_Work order:_ Some of the lines below need repeating. Reproduce exactly those between the lines holding "Warum Polizist werden?" and "Polizisten sorgen für", inclusive.

_Listed entries:_

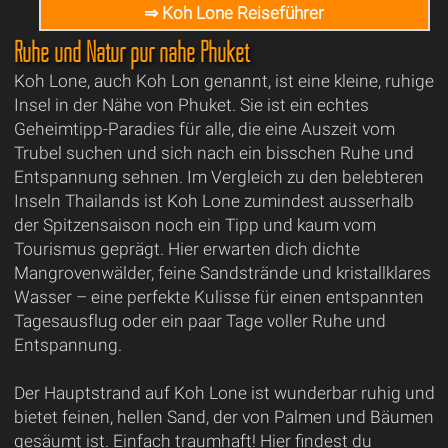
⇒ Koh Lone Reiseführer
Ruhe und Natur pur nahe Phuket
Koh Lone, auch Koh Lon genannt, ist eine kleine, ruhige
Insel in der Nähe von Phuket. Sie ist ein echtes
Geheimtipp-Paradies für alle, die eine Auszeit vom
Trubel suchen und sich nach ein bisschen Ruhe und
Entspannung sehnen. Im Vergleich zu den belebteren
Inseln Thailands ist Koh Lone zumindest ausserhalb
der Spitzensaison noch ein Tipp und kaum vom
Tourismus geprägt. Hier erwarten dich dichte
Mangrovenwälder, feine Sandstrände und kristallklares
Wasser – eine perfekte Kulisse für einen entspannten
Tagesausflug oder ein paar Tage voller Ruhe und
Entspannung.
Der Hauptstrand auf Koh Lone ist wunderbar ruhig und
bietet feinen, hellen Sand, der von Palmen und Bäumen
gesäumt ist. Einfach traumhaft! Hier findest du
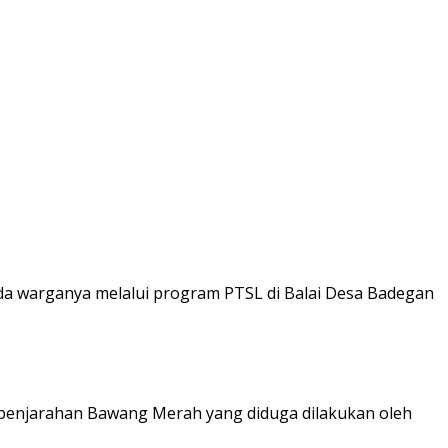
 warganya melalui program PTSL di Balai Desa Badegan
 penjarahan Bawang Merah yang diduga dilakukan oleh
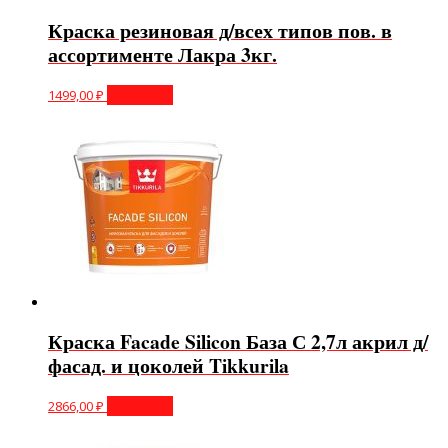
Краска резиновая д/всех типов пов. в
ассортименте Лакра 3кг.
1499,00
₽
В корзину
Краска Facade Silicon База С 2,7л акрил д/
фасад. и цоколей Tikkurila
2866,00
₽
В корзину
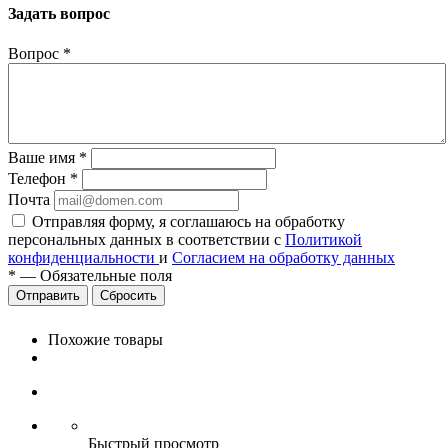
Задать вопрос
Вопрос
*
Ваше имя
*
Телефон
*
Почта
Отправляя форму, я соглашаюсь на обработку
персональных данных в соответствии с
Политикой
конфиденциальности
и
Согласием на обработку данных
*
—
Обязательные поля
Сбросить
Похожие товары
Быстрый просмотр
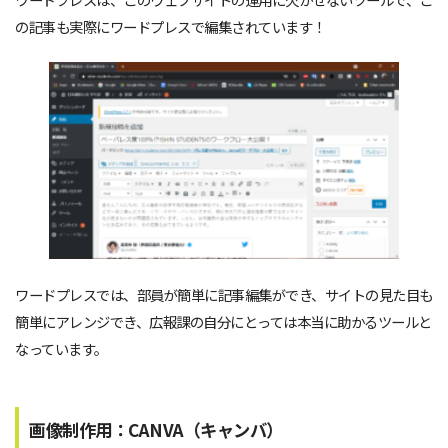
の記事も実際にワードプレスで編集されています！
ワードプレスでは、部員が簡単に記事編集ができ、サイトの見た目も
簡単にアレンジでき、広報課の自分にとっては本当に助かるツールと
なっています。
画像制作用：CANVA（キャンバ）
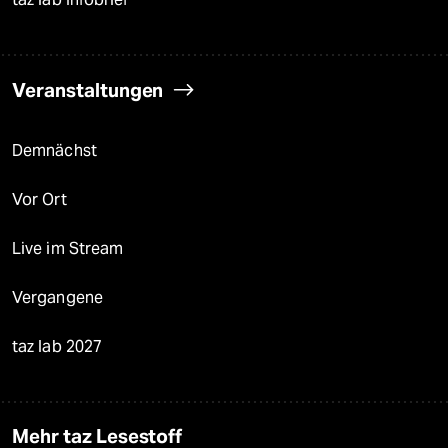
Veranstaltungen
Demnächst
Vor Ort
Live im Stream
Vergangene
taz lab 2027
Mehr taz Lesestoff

...

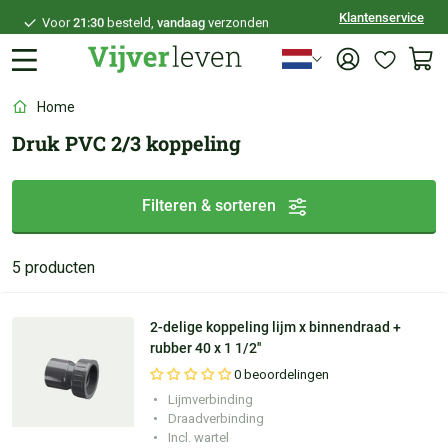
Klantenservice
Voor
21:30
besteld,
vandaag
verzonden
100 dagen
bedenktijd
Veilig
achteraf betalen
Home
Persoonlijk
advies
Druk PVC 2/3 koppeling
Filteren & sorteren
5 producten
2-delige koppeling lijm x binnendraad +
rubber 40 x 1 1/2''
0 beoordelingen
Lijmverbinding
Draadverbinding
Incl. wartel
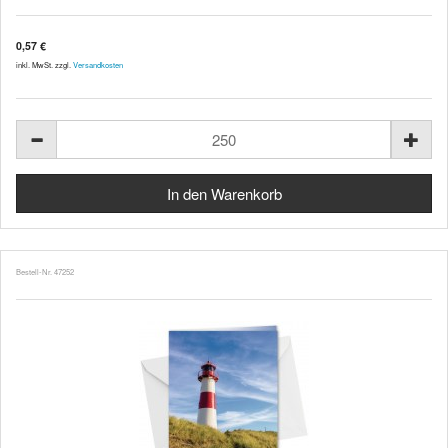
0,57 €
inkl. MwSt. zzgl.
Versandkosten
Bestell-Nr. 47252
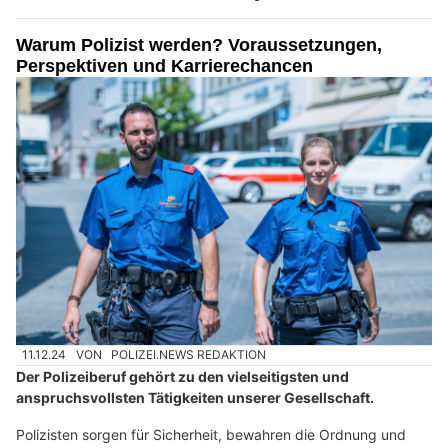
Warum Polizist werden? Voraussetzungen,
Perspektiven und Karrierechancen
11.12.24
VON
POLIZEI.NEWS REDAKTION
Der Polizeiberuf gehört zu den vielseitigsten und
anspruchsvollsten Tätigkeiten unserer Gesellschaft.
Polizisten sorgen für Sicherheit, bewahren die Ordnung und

_Written response:_
Warum Polizist werden? Voraussetzungen,
Perspektiven und Karrierechancen
11.12.24
VON
POLIZEI.NEWS REDAKTION
Der Polizeiberuf gehört zu den vielseitigsten und
anspruchsvollsten Tätigkeiten unserer Gesellschaft.
Polizisten sorgen für Sicherheit, bewahren die Ordnung und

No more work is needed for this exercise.